Alith vaciló. Su mirada saltaba de la cueva a los naggarothi, y viceversa. Suspiró, resignado, y asintió con la cabeza.
—Ha sido un honor —dijo el joven príncipe, agarrando del hombro a Yeasir—. Nunca he conocido a un hijo más digno de Nagarythe. Os juro que si hace falta, daré mi vida por vuestra familia.
* * *
Alith nunca supo si Yeasir había oído sus palabras, pues el comandante tenía toda la atención depositada en los guerreros que los acechaban. El joven elfo corrió hacia la entrada de la cueva y se volvió un instante. Los naggarothi, embutidos en sus uniformes negros, avanzaban ahora con cautela en una línea de doce unidades, con los escudos alzados y las lanzas en ristre.
Yeasir encaró la oscura masa que emergía del bosque con la espada en la mano derecha y la lanza en la izquierda. Parecía tranquilo, como si hubiera aceptado su destino, y uno habría pensado que estaba solazándose con el fresco aire vespertino. Yeasir mantuvo los ojos clavados en quienes pretendían someter o quizá matar a su familia, y en ningún momento volvió la mirada atrás.
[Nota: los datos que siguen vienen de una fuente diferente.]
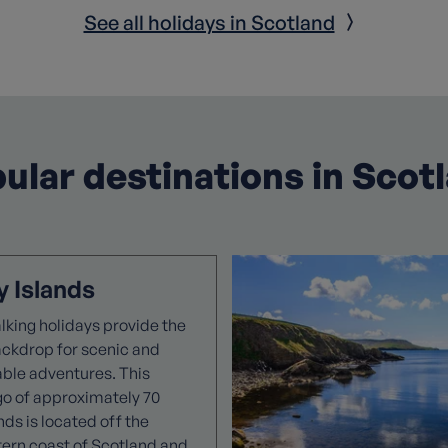
See all holidays in Scotland
ular destinations in Scot
 Islands
king holidays provide the
ackdrop for scenic and
able adventures. This
go of approximately 70
ands is located off the
tern coast of Scotland and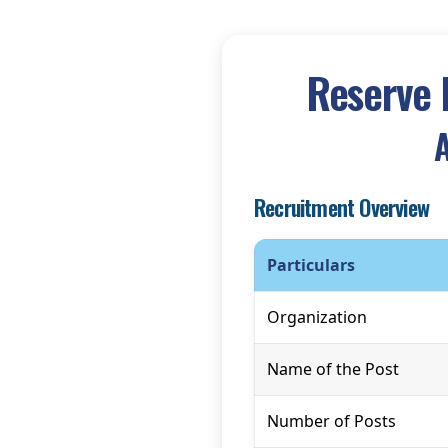
Reserve 
A
Recruitment Overview
Particulars
Organization
Name of the Post
Number of Posts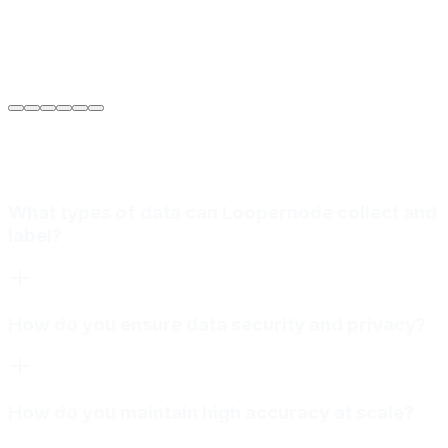
Sarah Jenkins
VP of Engineering
at
Meridian Autonomics
What types of data can Loopernode collect and
label?
How do you ensure data security and privacy?
How do you maintain high accuracy at scale?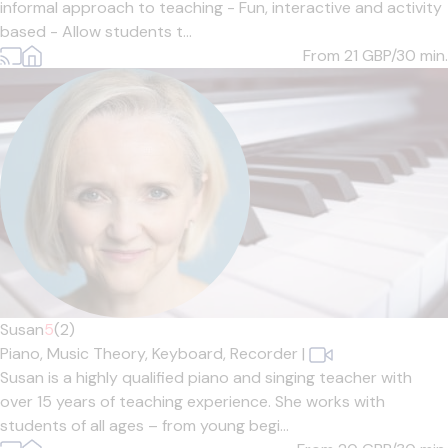
informal approach to teaching - Fun, interactive and activity
based - Allow students t...
From 21
GBP/30 min.
Susan
5
(2)
Piano,
Music Theory,
Keyboard,
Recorder
|
Susan is a highly qualified piano and singing teacher with
over 15 years of teaching experience. She works with
students of all ages – from young begi...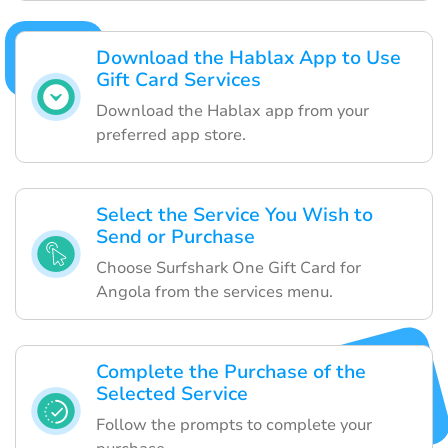
Download the Hablax App to Use
Gift Card Services
Download the Hablax app from your
preferred app store.
Select the Service You Wish to
Send or Purchase
Choose Surfshark One Gift Card for
Angola from the services menu.
Complete the Purchase of the
Selected Service
Follow the prompts to complete your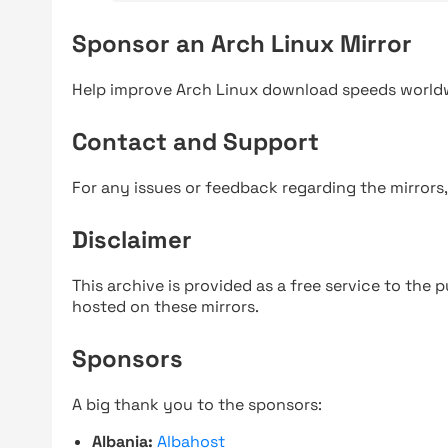
Sponsor an Arch Linux Mirror
Help improve Arch Linux download speeds world
Contact and Support
For any issues or feedback regarding the mirrors
Disclaimer
This archive is provided as a free service to the pu
hosted on these mirrors.
Sponsors
A big thank you to the sponsors:
Albania:
Albahost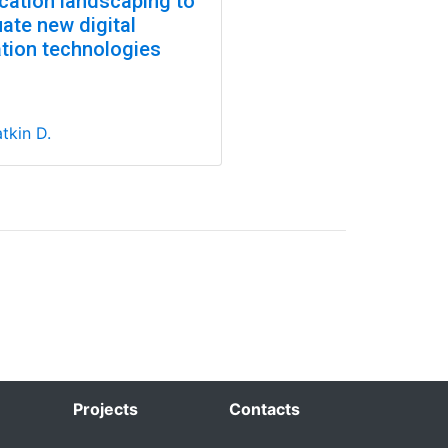
ication landscaping to
ate new digital
ation technologies
tkin D.
Projects
Contacts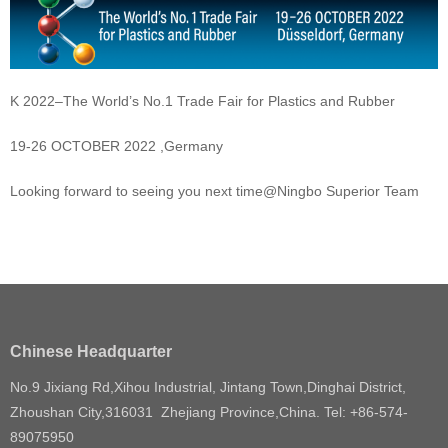
K 2022–The World’s No.1 Trade Fair for Plastics and Rubber
19-26 OCTOBER 2022 ,Germany
Looking forward to seeing you next time@Ningbo Superior Team
Chinese Headquarter
No.9 Jixiang Rd,Xihou Industrial, Jintang Town,Dinghai District,
Zhoushan City,316031 Zhejiang Province,China. Tel: +86-574-
89075950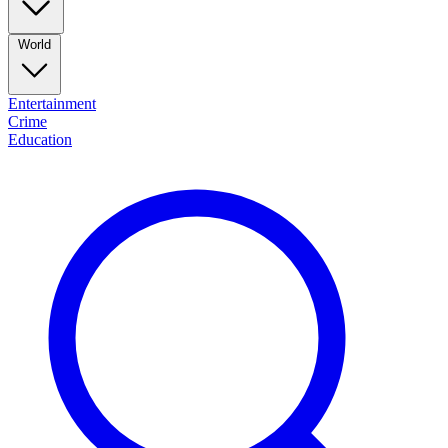
World
Entertainment
Crime
Education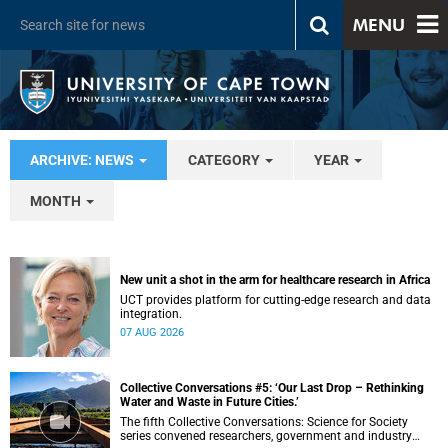
MENU
ARCHIVE: NEWS
CATEGORY
YEAR
MONTH
New unit a shot in the arm for healthcare research in Africa
UCT provides platform for cutting-edge research and data
integration.
07 AUG 2026
Collective Conversations #5: ‘Our Last Drop – Rethinking
Water and Waste in Future Cities.’
The fifth Collective Conversations: Science for Society
series convened researchers, government and industry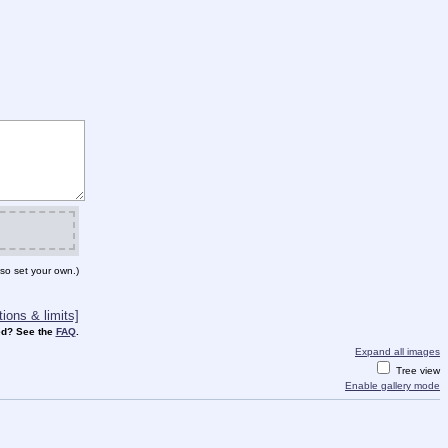
so set your own.)
ions & limits]
d? See the
FAQ
.
Expand all images
Tree view
Enable gallery mode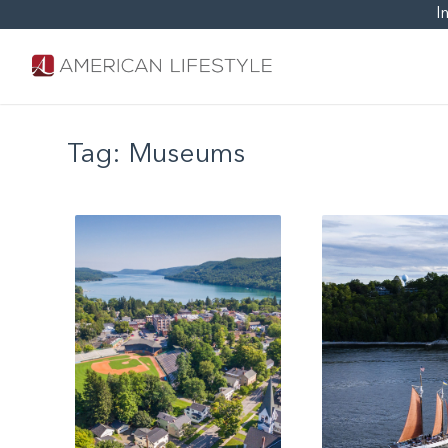
I
Tag:
Museums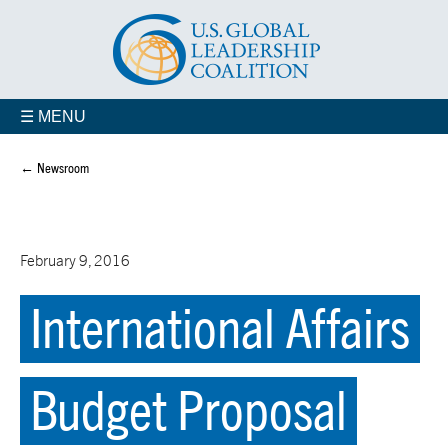
☰ MENU
← Newsroom
February 9, 2016
International Affairs
Budget Proposal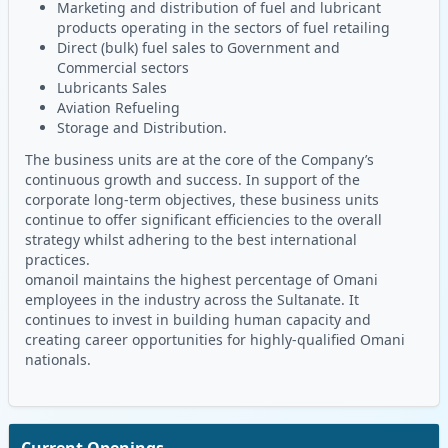
Marketing and distribution of fuel and lubricant
products operating in the sectors of fuel retailing
Direct (bulk) fuel sales to Government and
Commercial sectors
Lubricants Sales
Aviation Refueling
Storage and Distribution.
The business units are at the core of the Company’s
continuous growth and success. In support of the
corporate long-term objectives, these business units
continue to offer significant efficiencies to the overall
strategy whilst adhering to the best international
practices.
omanoil maintains the highest percentage of Omani
employees in the industry across the Sultanate. It
continues to invest in building human capacity and
creating career opportunities for highly-qualified Omani
nationals.
Current Openings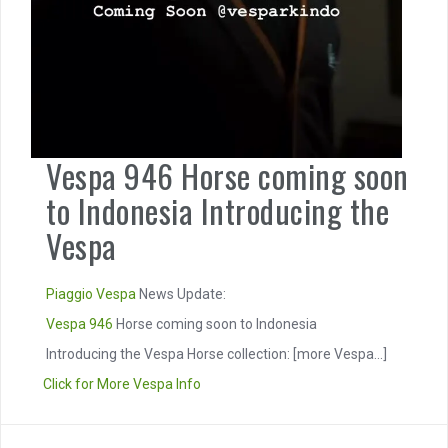
Vespa 946 Horse coming soon
to Indonesia Introducing the
Vespa
Piaggio
Vespa
News Update:
Vespa 946
Horse coming soon to Indonesia
Introducing the Vespa Horse collection:
[more Vespa...]
Click for More Vespa Info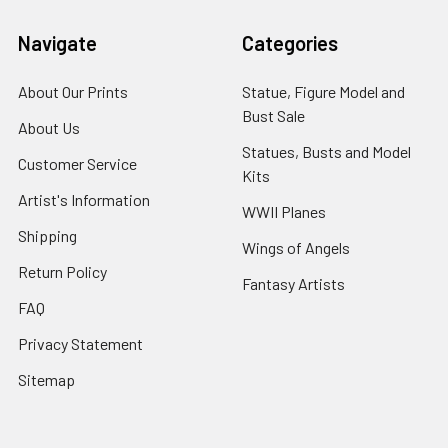
Navigate
Categories
About Our Prints
Statue, Figure Model and
Bust Sale
About Us
Statues, Busts and Model
Customer Service
Kits
Artist's Information
WWII Planes
Shipping
Wings of Angels
Return Policy
Fantasy Artists
FAQ
Privacy Statement
Sitemap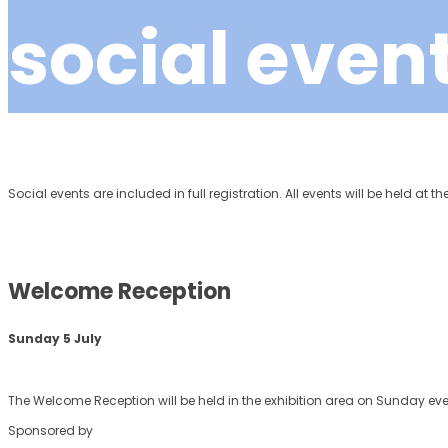
social even
Social events are included in full registration. All events will be held at t
Welcome Reception
Sunday 5 July
The Welcome Reception will be held in the exhibition area on Sunday ev
Sponsored by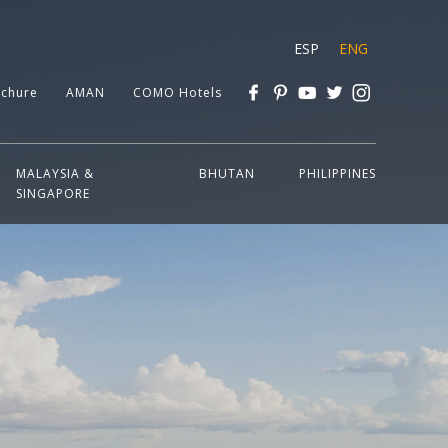
ESP
ENG
chure
AMAN
COMO Hotels
MALAYSIA &
BHUTAN
PHILIPPINES
SINGAPORE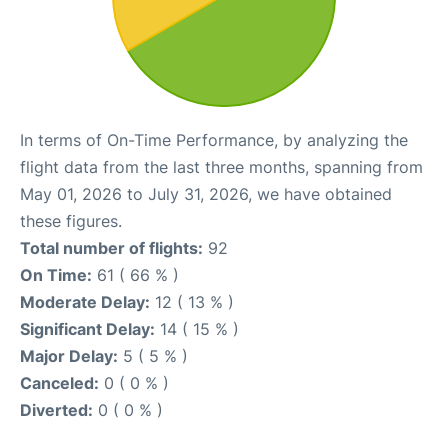
In terms of On-Time Performance, by analyzing the
flight data from the last three months, spanning from
May 01, 2026 to July 31, 2026, we have obtained
these figures.
Total number of flights:
92
On Time:
61 ( 66 % )
Moderate Delay:
12 ( 13 % )
Significant Delay:
14 ( 15 % )
Major Delay:
5 ( 5 % )
Canceled:
0 ( 0 % )
Diverted:
0 ( 0 % )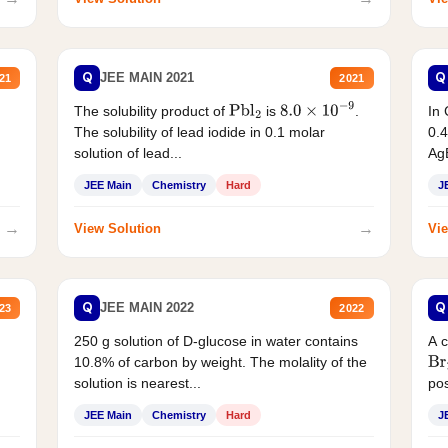
Q
Q
JEE MAIN 2021
21
2021
The solubility product of
is
.
In 
Pbl
2
8.0
×
10
−
9
The solubility of lead iodide in 0.1 molar
0.4
solution of lead...
AgB
JEE Main
Chemistry
Hard
J
→
→
View Solution
Vie
Q
Q
JEE MAIN 2022
23
2022
250 g solution of D-glucose in water contains
A 
10.8% of carbon by weight. The molality of the
Br
solution is nearest...
pos
JEE Main
Chemistry
Hard
J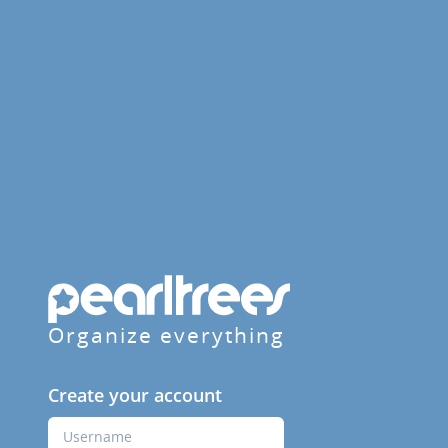
Organize everything
Create your account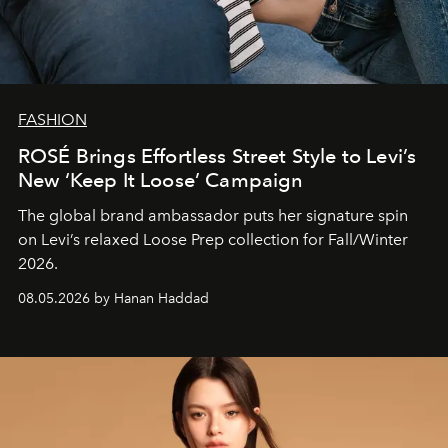
FASHION
ROSÉ Brings Effortless Street Style to Levi’s
New ‘Keep It Loose’ Campaign
The global brand ambassador puts her signature spin
on Levi’s relaxed Loose Prep collection for Fall/Winter
2026.
08.05.2026 by Hanan Haddad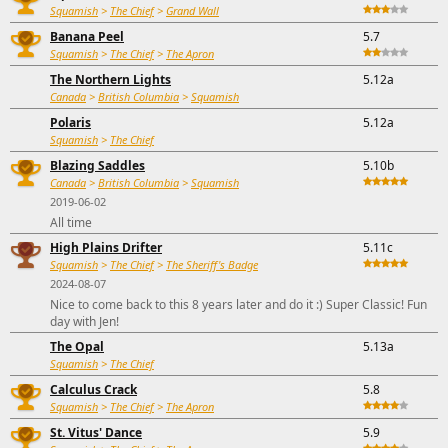
Squamish
>
The Chief
>
Grand Wall
Banana Peel
5.7
Squamish
>
The Chief
>
The Apron
The Northern Lights
5.12a
Canada
>
British Columbia
>
Squamish
Polaris
5.12a
Squamish
>
The Chief
Blazing Saddles
5.10b
Canada
>
British Columbia
>
Squamish
2019-06-02
All time
High Plains Drifter
5.11c
Squamish
>
The Chief
>
The Sheriff's Badge
2024-08-07
Nice to come back to this 8 years later and do it :) Super Classic! Fun
day with Jen!
The Opal
5.13a
Squamish
>
The Chief
Calculus Crack
5.8
Squamish
>
The Chief
>
The Apron
St. Vitus' Dance
5.9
Alith nunca había presenciado una demostración de valor comparable, y aunque sabía que era su deber, se sintió profundamente avergonzado por verse obligado a huir.
Yeasir blandió la lanza por encima de la cabeza de manera desafiante y su voz sonó como una explosión, la misma voz atronadora de un comandante que había bramado órdenes por encima del fragor de centenares de batallas.
—¡Sabed con quién os enfrentáis, cobardes! —vociferó—. ¡Soy Yeasir, hijo de Lanadrith! ¡Comandante de Nagarythe! ¡Luché en Athel Toralien y en la batalla de Silvermere! ¡Yo marché con el príncipe Malekith hacia las tierras septentrionales y me enfrenté a las criaturas y los demonios de los Dioses Oscuros! ¡Fui el primero en entrar en Anlec para derrocar a Morathi! ¡Diez veces diez mil enemigos han sufrido mi ira! ¡Venid aquí y probad la sed de venganza de mi lanza y la cólera de mi espada! ¡Venid, bravos soldados, y batíos con un auténtico guerrero!
Yeasir enarboló también la espada y lo que gritó a continuación detuvo en seco a los soldados, que se intercambiaron miradas aterradas.
—¡Yo soy naggarothi!
El comandante emprendió una carrera imparable por la ladera y cuando alcanzó la línea de escudos se elevó en el aire de un salto con la lanza refulgente apuntando hacia abajo. Sonó el chirrido del choque de metales, y Yeasir se sumergió en la masa de soldados. Los alaridos de dolor y pánico resonaban por toda la colina a medida que la turba de guerreros iba perdiendo los efectivos que sucumbían al ataque de Yeasir. En cuestión de segundos, el suelo estaba sembrado de docenas de cuerpos, y la hojarasca, moteada de sangre. La espada y la lanza de Yeasir eran como un torbellino plateado que arrasaba con todo lo que encontraba a su paso.
Los soldados se apiñaron, empezaron a rodear al comandante, y Alith lo perdió de vista.
El joven elfo estaba sin aliento por la desesperación, pero se introdujo en la cueva henchido de orgullo. Salió tras sus protegidos y desapareció engullido por la oscuridad.